Hélas ! Il s’agit d’un malentendu commun en Allemagne elle-même, résultat de la perversion de l’hymne par les nationalistes, surtout les nazis. En réalité, l’auteur du Chant des Allemands est un poète populaire du XIXe siècle, August Heinrich Hoffmann von Fallersleben,  romantique, patriote et libéral. Son chant avait pour but de rallier les Allemands au moment de la crise rhénane de 1840 : contre la menace extérieure et contre les 30 principautés autocrates comme la Prusse. C’était eux qui s’opposaient à l’unité et à la liberté de la nation !

le texte « Deutschland, Deutschland über alles, über alles in der Welt, Wenn es stets zu Schutz und Trutze brüderlich zusammenhält! » doit être compris par « L’Allemagne, l’Allemagne sera au-dessus du monde, si elle reste toujours fraternellement unie dans la défense de la patrie. » Cette patrie est définie par les limites géographiques de la langue allemande de ce temps-là, la fameuse « Kultur-Nation » et point par une volonté expansive.
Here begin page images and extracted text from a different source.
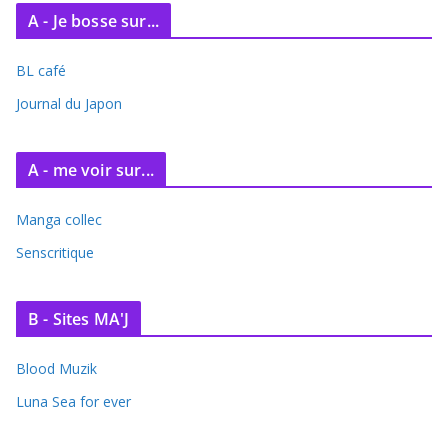
c
A - Je bosse sur...
h
i
BL café
v
e
Journal du Japon
s
A - me voir sur...
Manga collec
Senscritique
B - Sites MA'J
Blood Muzik
Luna Sea for ever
Elle est définie par la beauté de ses femmes, de ses chants, de son vin et par sa volonté politique d’achever, comme le préconise la dernière strophe, que l’on chante seule aujourd’hui «union fraternelle, droit constitutionnel et liberté» « Einigkeit und Recht und Freiheit ». Dans quelques semaines les présidents Hollande et Gauck vont commémorer ensemble les morts d’une terrible guerre. C’est le moment juste pour se rappeler l’origine commune de nos républiques. Toutes les deux partagent un hymne national et universel.